### TASK INPUT

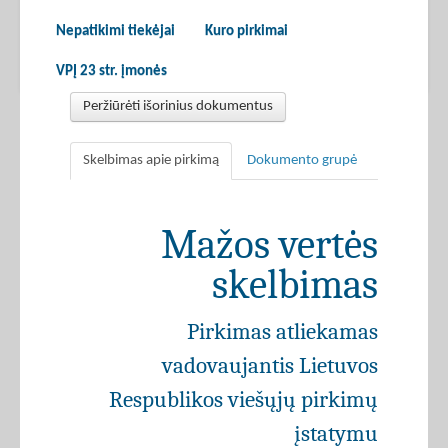
Nepatikimi tiekėjai
Kuro pirkimai
VPĮ 23 str. įmonės
Peržiūrėti išorinius dokumentus
Skelbimas apie pirkimą
Dokumento grupė
Mažos vertės
skelbimas
Pirkimas atliekamas
vadovaujantis Lietuvos
Respublikos viešųjų pirkimų
įstatymu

######

WORK TASK: Transcribe only the trailing portion of the entries above: the line that contains "Dokumento grupė" and each line after it.

ANSWER SPACE:
Dokumento grupė
Mažos vertės
skelbimas
Pirkimas atliekamas
vadovaujantis Lietuvos
Respublikos viešųjų pirkimų
įstatymu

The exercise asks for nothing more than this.